Some of our clients have the financial means to largely pay for their projects with available resources (or “cash” as it’s called). This makes the financial equation of building a home straight-forward and convenient (it also makes us, as financially leveraged architects, rethink our career choice). Lately, however, we’ve noticed a returning trend here at the BUILD World Headquarters; that many current clients are using construction lending to finance a large portion of their projects. Our sense is, with interest rates still very low, construction (and mortgage) lending is attractive. As the saying goes, money is cheap right now.

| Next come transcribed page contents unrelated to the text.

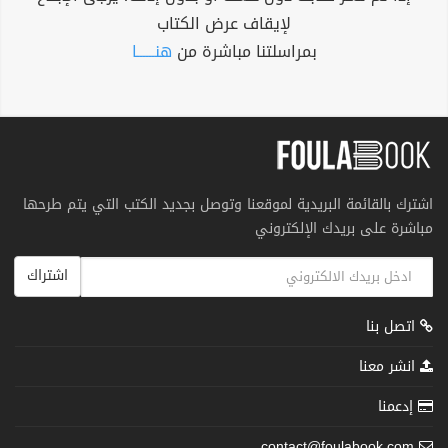
لإيقاف عرض الكتاب
بمراسلتنا مباشرة من
هنــــــا
اشترك بالقائمة البريدية لموقعنا وتوصل بجديد الكتب التي يتم طرحها
مباشرة على بريدك الإلكتروني
اشتراك
اتصل بنا
انشر معنا
إدعمنا
contact@foulabook.com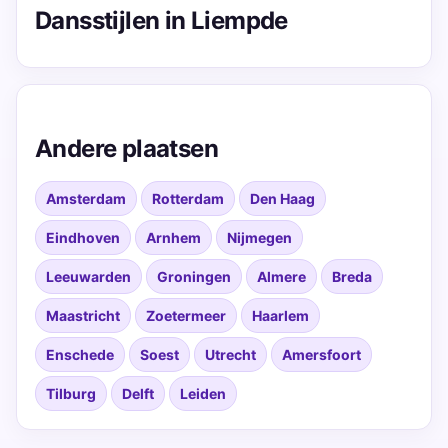
Dansstijlen in Liempde
Andere plaatsen
Amsterdam
Rotterdam
Den Haag
Eindhoven
Arnhem
Nijmegen
Leeuwarden
Groningen
Almere
Breda
Maastricht
Zoetermeer
Haarlem
Enschede
Soest
Utrecht
Amersfoort
Tilburg
Delft
Leiden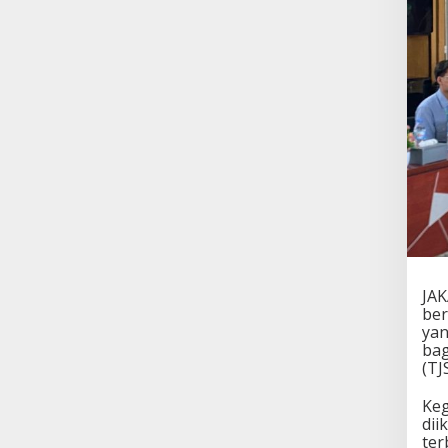
JAK
ber
yan
bag
(TJ
Keg
dii
ter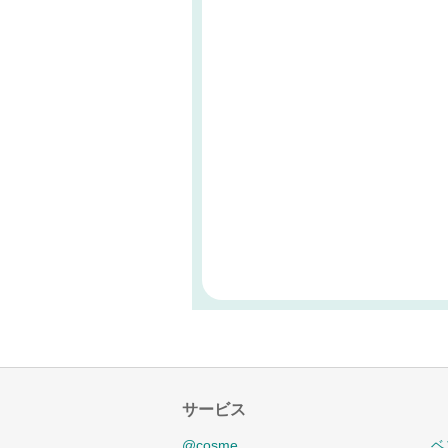
サービス
@cosme
ベ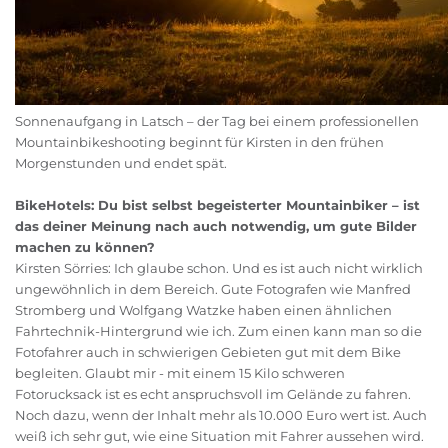
Sonnenaufgang in Latsch – der Tag bei einem professionellen
Mountainbikeshooting beginnt für Kirsten in den frühen
Morgenstunden und endet spät.
BikeHotels: Du bist selbst begeisterter Mountainbiker – ist
das deiner Meinung nach auch notwendig, um gute Bilder
machen zu können?
Kirsten Sörries: Ich glaube schon. Und es ist auch nicht wirklich
ungewöhnlich in dem Bereich. Gute Fotografen wie Manfred
Stromberg und Wolfgang Watzke haben einen ähnlichen
Fahrtechnik-Hintergrund wie ich. Zum einen kann man so die
Fotofahrer auch in schwierigen Gebieten gut mit dem Bike
begleiten. Glaubt mir - mit einem 15 Kilo schweren
Fotorucksack ist es echt anspruchsvoll im Gelände zu fahren.
Noch dazu, wenn der Inhalt mehr als 10.000 Euro wert ist. Auch
weiß ich sehr gut, wie eine Situation mit Fahrer aussehen wird.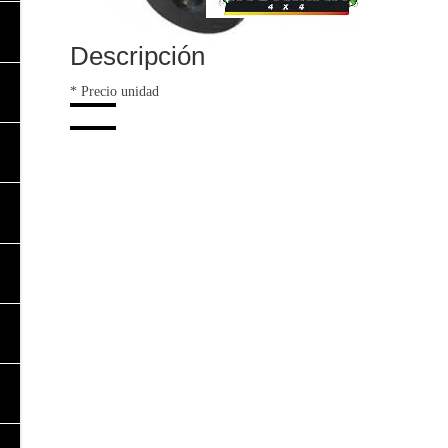
Descripción
* Precio unidad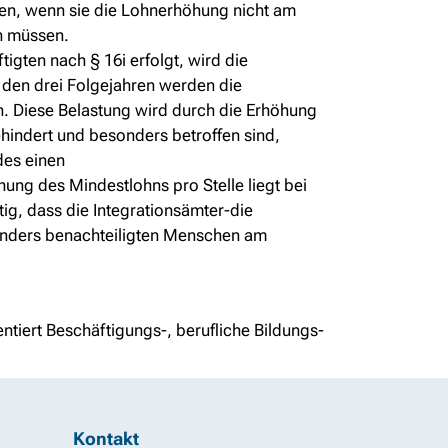
den, wenn sie die Lohnerhöhung nicht am
n müssen.
gten nach § 16i erfolgt, wird die
 den drei Folgejahren werden die
en. Diese Belastung wird durch die Erhöhung
hindert und besonders betroffen sind,
des einen
ung des Mindestlohns pro Stelle liegt bei
tig, dass die Integrationsämter-die
onders benachteiligten Menschen am
ntiert Beschäftigungs-, berufliche Bildungs-
Kontakt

Regardless of how our client’s are paying for their project, we pride ourselves on putting our client’s resources to good use while achieving functional and elegant designs they’ll enjoy for many years. It’s also our intent to do everything we can to see projects get realized — whether the efforts are focused on design, construction or even finance. (We don’t call ourselves BUILD for nothing.) Given the importance of this topic, today’s blog post is a short course on construction financing. Take this information with a grain of salt, we are not lenders and have earned our limited amount of economic understanding from the School of Hard Knocks (SHK™). While this is just our overview of how we’ve seen construction lending work, we’ve seen it in action time and again. We’ve also recently taken on (another) personal project that relies on financing and, with skin in the game, our knowledge and insights are being put to real world tests. (More on this project in a future post.) Here’s our construction financing 101 course:
The most useful loan we’ve encountered is the one-time-close (OTC) loan that covers the majority of construction costs, and automatically converts to a permanent mortgage once the project is complete. If you are considering new construction or a substantial remodel, this is the loan to know and ask your bank about.
Benefits of the OTC loan
An OTC loan only involves one set of fees for what is in essence, two types of loans built into one package.
Banks that offer an OTC loan are familiar with construction lending and the many variables involving design and construction.

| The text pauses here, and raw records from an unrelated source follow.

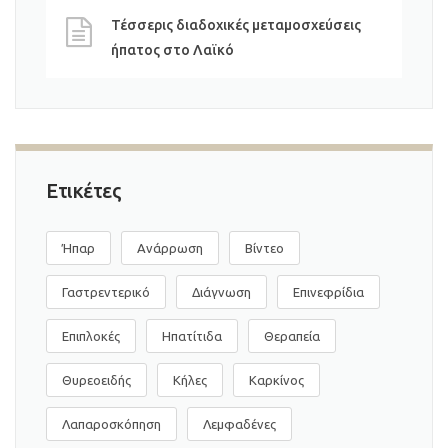
Τέσσερις διαδοχικές μεταμοσχεύσεις
ήπατος στο Λαϊκό
Ετικέτες
Ήπαρ
Ανάρρωση
Βίντεο
Γαστρεντερικό
Διάγνωση
Επινεφρίδια
Επιπλοκές
Ηπατίτιδα
Θεραπεία
Θυρεοειδής
Κήλες
Καρκίνος
Λαπαροσκόπηση
Λεμφαδένες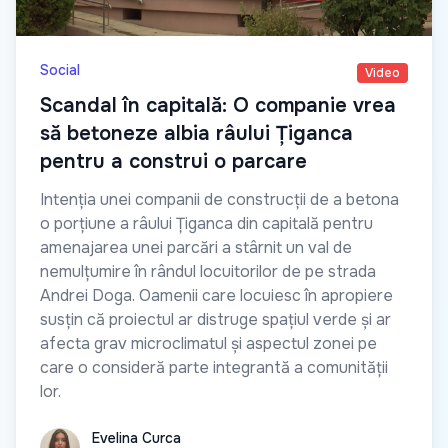
Social
Video
Scandal în capitală: O companie vrea
să betoneze albia râului Țiganca
pentru a construi o parcare
Intenția unei companii de construcții de a betona
o porțiune a râului Țiganca din capitală pentru
amenajarea unei parcări a stârnit un val de
nemulțumire în rândul locuitorilor de pe strada
Andrei Doga. Oamenii care locuiesc în apropiere
susțin că proiectul ar distruge spațiul verde și ar
afecta grav microclimatul și aspectul zonei pe
care o consideră parte integrantă a comunității
lor.
Evelina Curca
Evelina Curca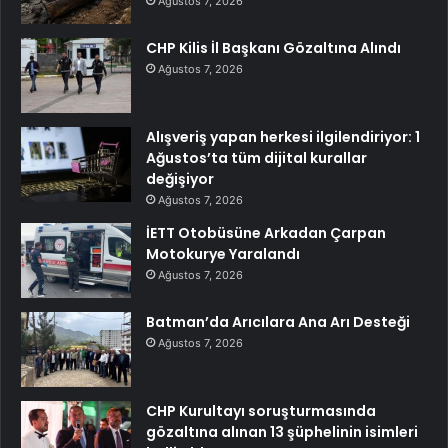
Ağustos 7, 2026
CHP Kilis İl Başkanı Gözaltına Alındı
Ağustos 7, 2026
Alışveriş yapan herkesi ilgilendiriyor: 1
Ağustos’ta tüm dijital kurallar
değişiyor
Ağustos 7, 2026
İETT Otobüsüne Arkadan Çarpan
Motokurye Yaralandı
Ağustos 7, 2026
Batman’da Arıcılara Ana Arı Desteği
Ağustos 7, 2026
CHP Kurultayı soruşturmasında
gözaltına alınan 13 şüphelinin isimleri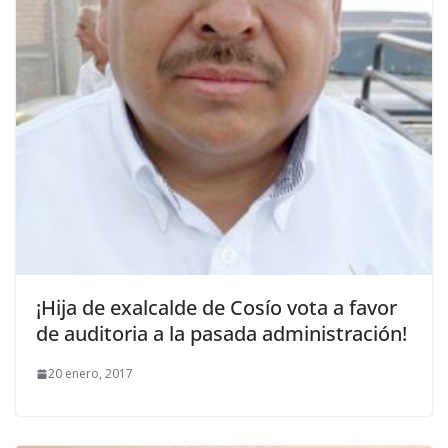
¡Hija de exalcalde de Cosío vota a favor
de auditoria a la pasada administración!
20 enero, 2017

The permanent mortgage rate locks at the time of loan closing (even though there is likely some 5-9 months of construction before that mortgage goes into effect).
We typically work with Washington Federal for clients who want an OTC construction loan and permanent mortgage. WaFed continued to offer the OTC loan over the past several years when all other construction lending seemed to vanish or become difficult to obtain and they earned our loyalty. Even though the market has significantly changed since then, WaFed still offers desirable terms and we’re currently using them for the personal project mentioned above.
Typical Construction Cost Breakdown
While each project varies in design, scope, and cost, the numbers below achieve the caliber of work on our website. These initial numbers provide a baseline for how the lending occurs.
$25,000 Demolition, disposal, hazardous material abatement
$600,000 Construction costs at $200/sf (based on 3,000sf)
$70,000 Design fees, structural, surveyor, other consultants
$50,000 Terraces, hardscape, landscape (basic allowance)
$760,000 Estimated project costs beyond property and financing costs
These costs are typical for a general custom home in the greater Seattle area. There are many factors including scale, location, site conditions and particular client requests, but most of our projects are ±10% of this breakdown.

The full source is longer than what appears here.